Ahora, en esta clase de cine, uno nunca terminará pensando en torno a lo malévola que puede ser una madre. Para ello, el cine de autor francés y belga (no sé por qué) sí que tiene madres realmente terroríficas. Marion Hänsel con Les noces barbares de 1987 o Mi hijo, de Martial Fougeron, estrenada en 2006, sí que nos introduce en la vida real de mujeres con ánimo de filicidio. Los que se quedan, no. Y tal vez el problema no sea tanto lo poco que aparece la madre (en Kramer contra Kramer un par de escenas sirven para golpear de frente al mito de la maternidad) sino que el muchacho es, como en las peores películas hollywoodenses, un chico mucho mayor a la edad que debería tener.

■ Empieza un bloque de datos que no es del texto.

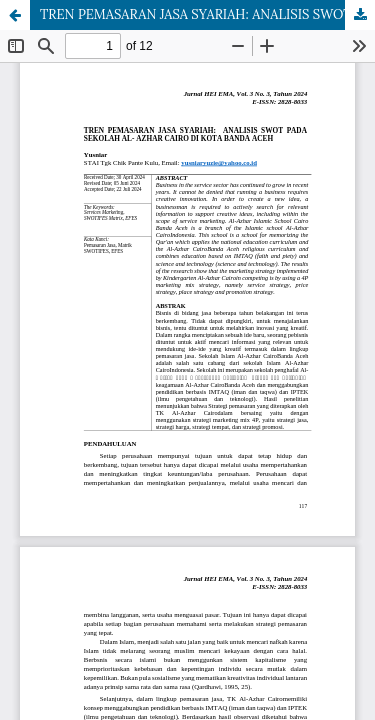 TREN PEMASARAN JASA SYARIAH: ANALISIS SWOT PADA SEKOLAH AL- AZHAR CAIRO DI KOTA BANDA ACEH (207, 14) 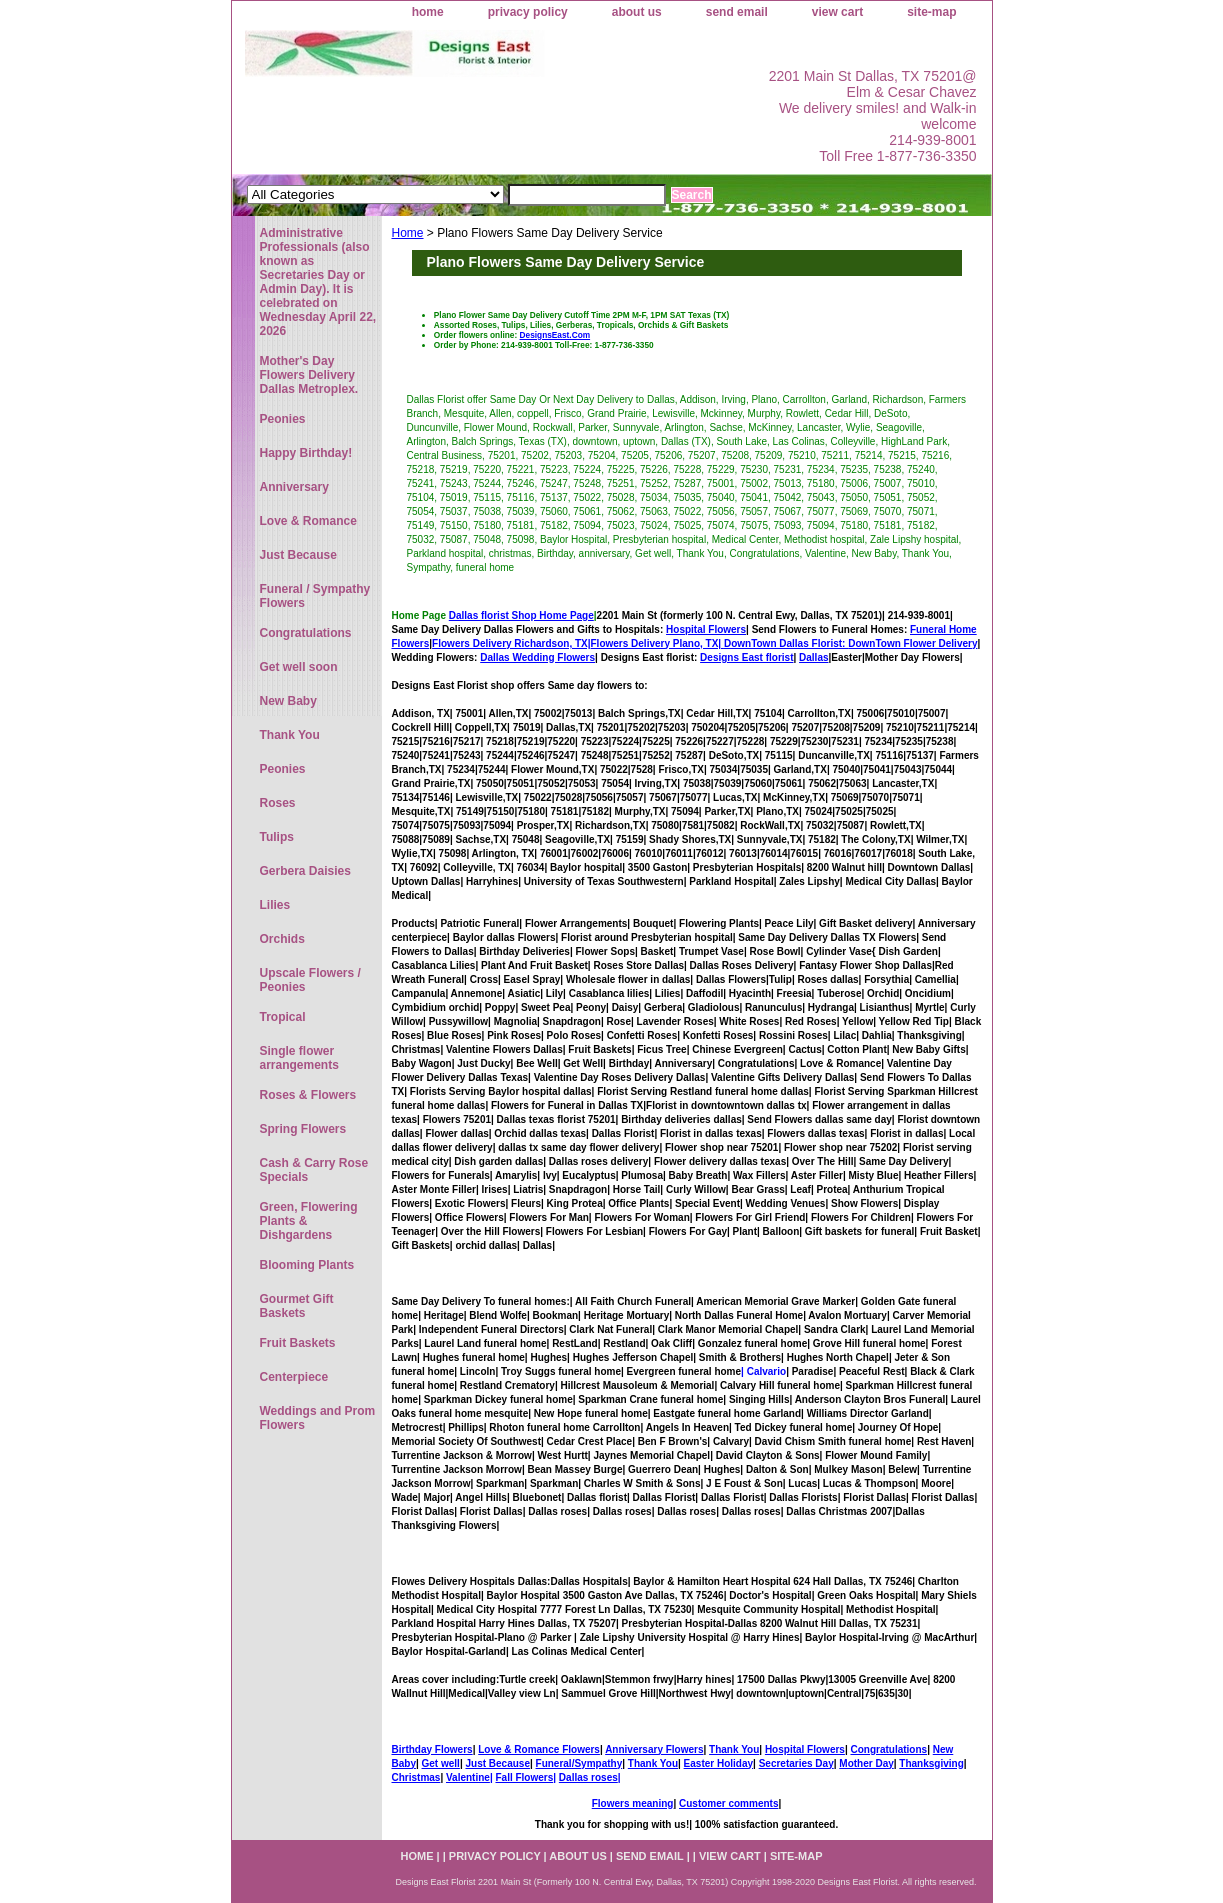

No se me malinterprete, Dominic Sessa, el muchacho que se hace amigo del profesor interpretado por Paul Giamatti es un actor extraordinario. No es su culpa que no resulte tierno ver a un chico mal portado que tiene veintiún años patinar sobre hielo como si fuera la primera vez o que no se de cuenta de que una drogadicta en la calle no es un buen match para su querido maestro. Más bien parece como tonto, pero —repito— el problema es totalmente del director, quien desperdició la oportunidad de lanzar aquí a un nuevo Leonardo di Caprio o a un River Phoenix. Si el amiguito del profesor odioso, el que se bebe por primera vez una cerveza, el que extraña a papá, el que necesita que la cocinera le tome la mano antes de entrar a ver al director de la escuela hubiese tenido cuando mucho quince años y con una de las actuaciones que alcanzaron Di Caprio, Phoenix o algunos otros que ya se han olvidado, Los que se quedan hubiera sido una de esas películas que resultan excepcionales por más de que todo lo que diga ya haya sido soñado.